Uísque sem água – Jean Maciel

Outro dia estava em uma lanchonete em Botafogo, destas em que o dono é chinês e a organização é característica. Paredes cobertas de azulejos brancos e alguns azulejos amarelos, vermelhos e azuis distribuídos harmonicamente entre os brancos. Um balcão retangular acondicionava todos os salgados, pizzas, algumas bebidas e frutas que serviriam para os sucos e vitaminas. E lá estava eu em frente ao balcão retangular decidindo qual salgado pedir. Preciso dizer que a lanchonete era farta tanto de salgadinhos quanto de pessoas atrás de tamanhas gostosuras?

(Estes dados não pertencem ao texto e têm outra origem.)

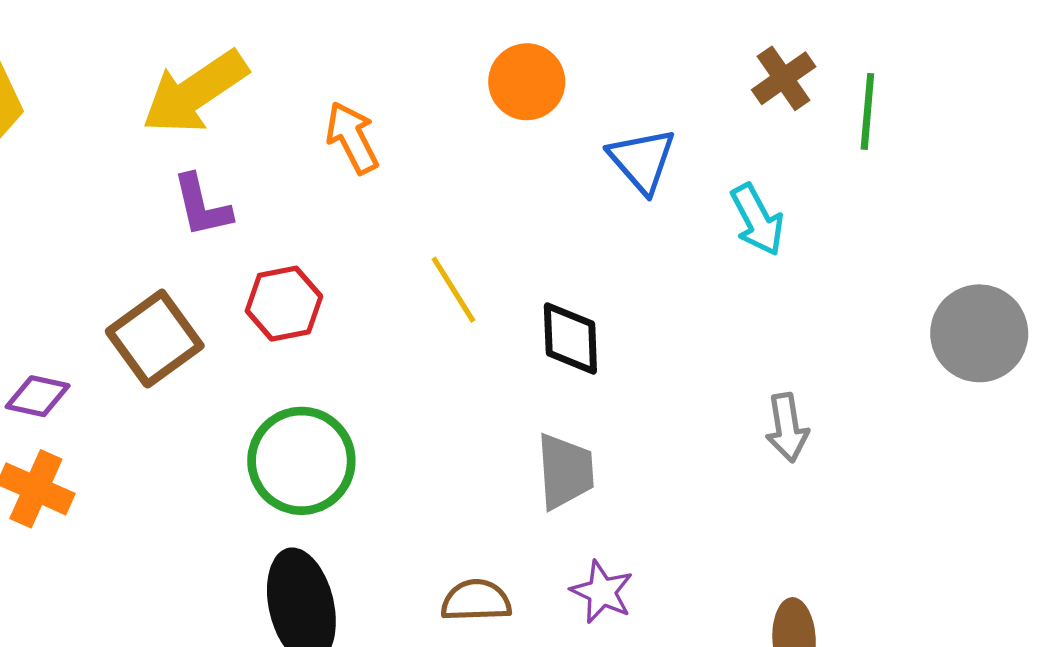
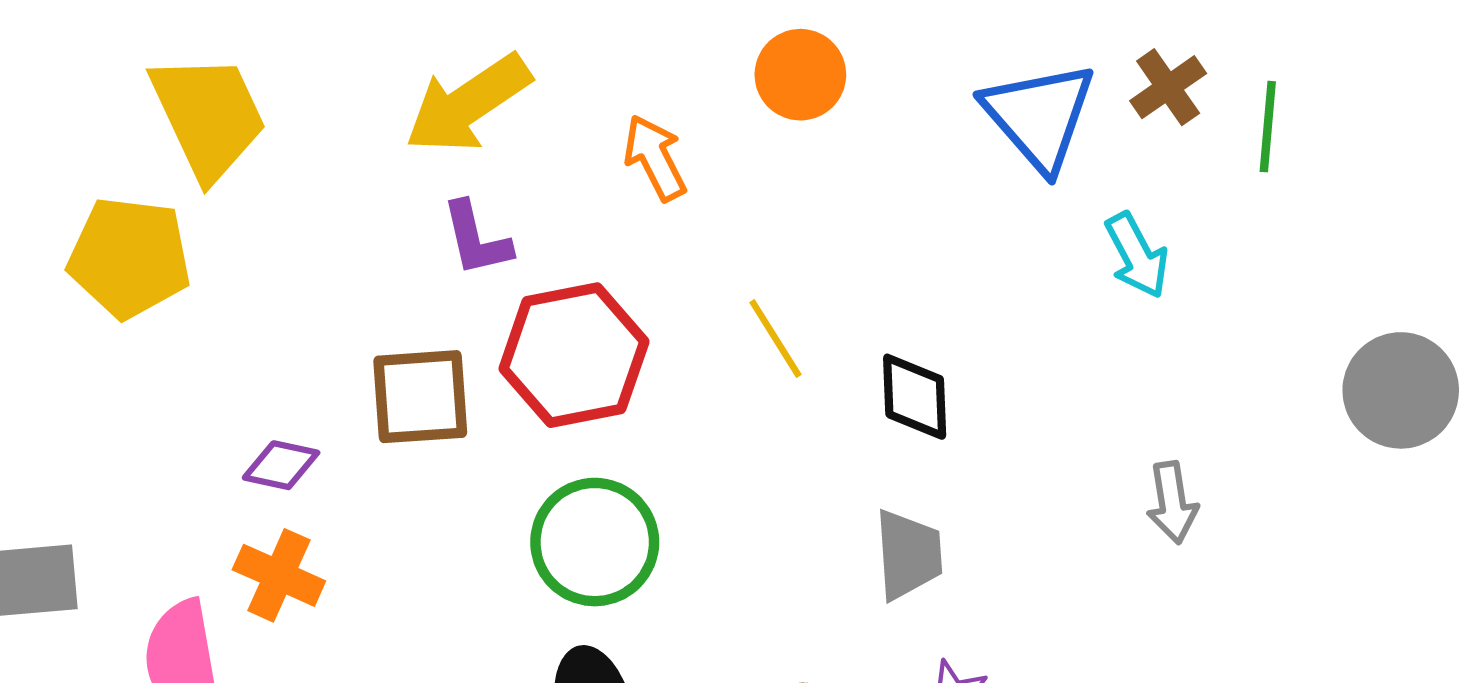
orange circle: (527, 82) -> (800, 75), moved
blue triangle: (642, 160) -> (1039, 116), moved, size x1.4
red hexagon: (284, 304) -> (574, 355), size x1.6
brown square: (155, 339) -> (420, 397), turned 32

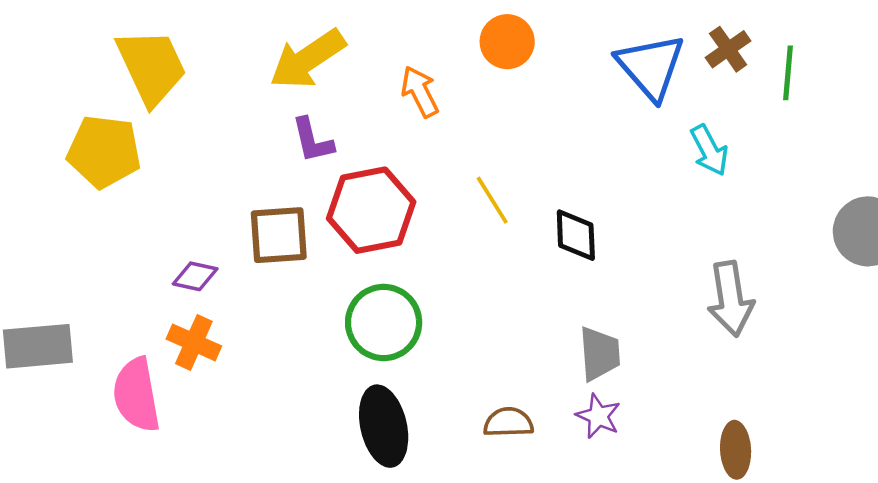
gray arrow: (1172, 503) -> (731, 299), size x1.5
gray trapezoid: (908, 555) -> (600, 354), moved

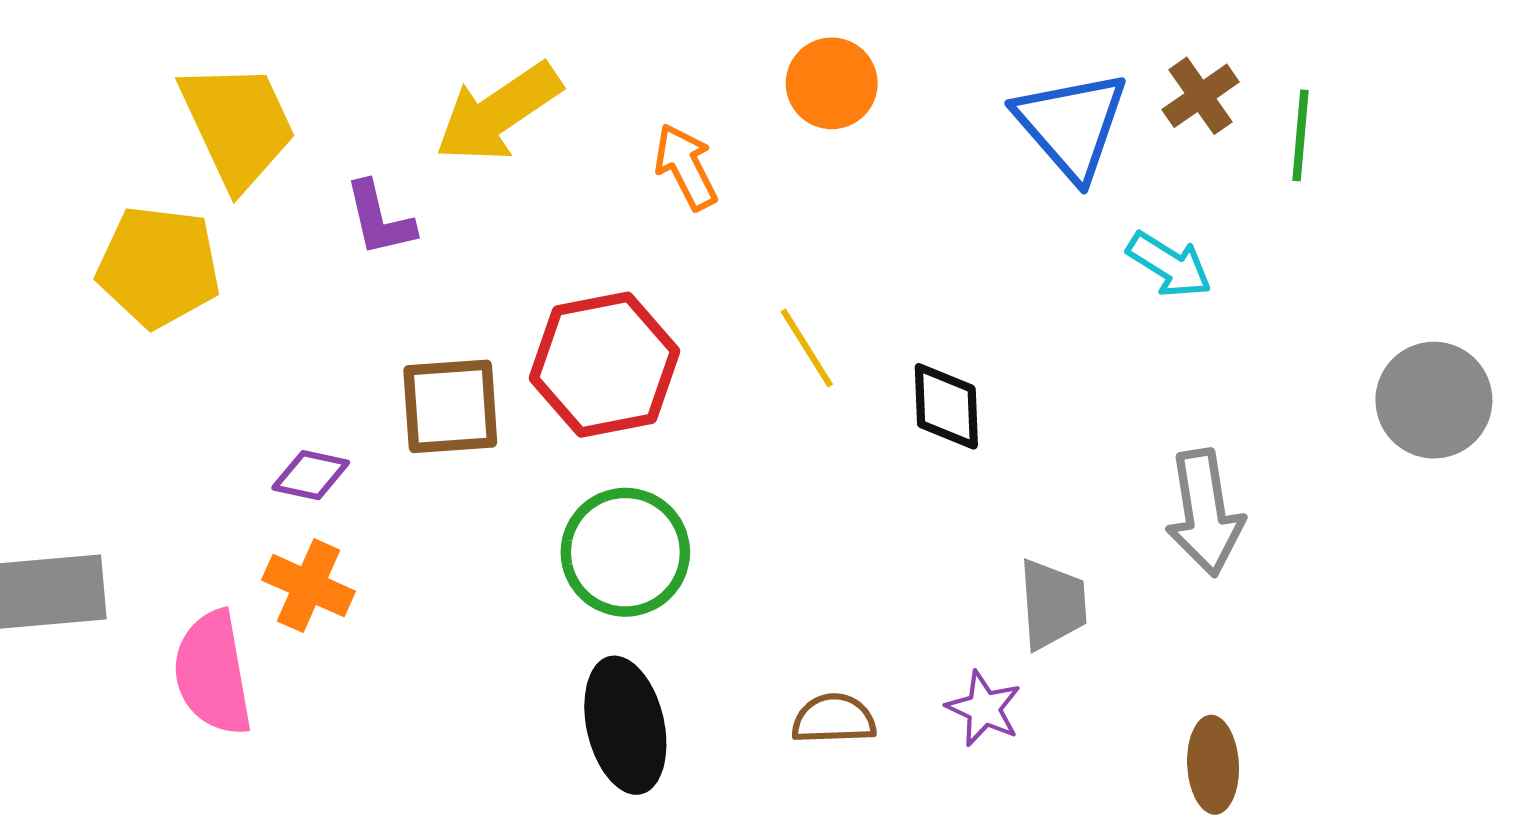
purple L-shape: (312, 140) -> (379, 219), moved
cyan arrow: (709, 150) -> (1169, 265), turned -30
gray trapezoid: (600, 354) -> (1053, 604), moved

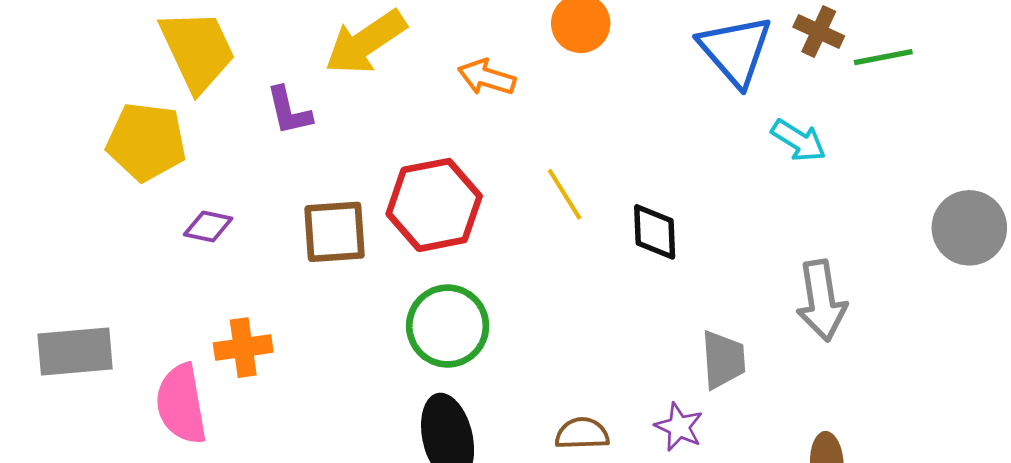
brown cross: (1201, 96) -> (819, 32), turned -30
green line: (1301, 135) -> (883, 57), turned 74
orange arrow: (686, 167) -> (487, 77), turned -46
purple diamond: (311, 475) -> (208, 226), moved
orange cross: (309, 586) -> (243, 348), turned -32

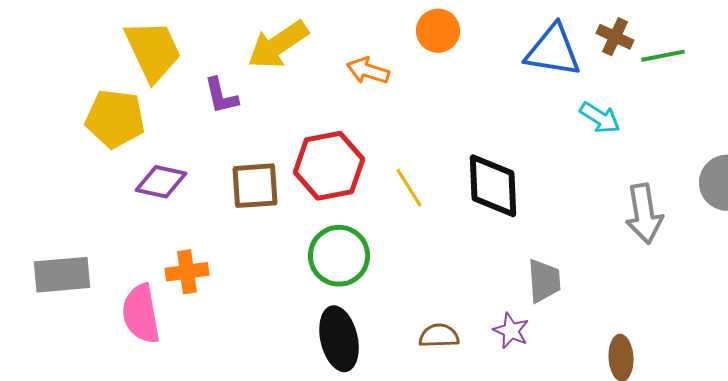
blue triangle: (735, 50) -> (553, 51), turned -40
yellow line: (565, 194) -> (409, 188), moved
purple diamond: (208, 226) -> (161, 182), size x1.4
black diamond: (655, 232) -> (493, 186), size x1.5
gray arrow: (821, 300) -> (644, 214), moved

Em um dado momento, indeciso sobre que salgado comer, percebi um rapaz que trabalhava fazendo malabarismo com bolas de tênis nos sinais. Vestia uma roupa de palhaço. Reconheci a roupa, mas não por causa das cores, pois estas se apresentavam em diferentes tonalidades de cinza: cinza de poeira, cinza de poluição, e até cinza do copo d´água que foi negado pela atendente da lanchonete, que  naquele momento estava muito ocupada.

Pedi o meu salgado e refresco e comecei a comer reparando naquele rapaz, e ele percebeu que eu reparava nele. Achei que ele estivesse achando que eu estivesse achando que ele era um marginal. Depois achei que ele não sabia o que eu tinha achado. Comi meio salgado como se tivesse comigo um boi inteiro. Pesou-me o estômago aquele quitute. Antes de acabar o lanche comprei um copo de água mineral para oferecê-la ao rapaz malabarista, mas não o encontrei mais ali por perto. Caminhei até o meu destino carregando aquele copo d´água que não consegui entregar. Tive que beber para não jogar fora. A água desceu amarga. Tão amarga quanto o pior uísque que já bebi.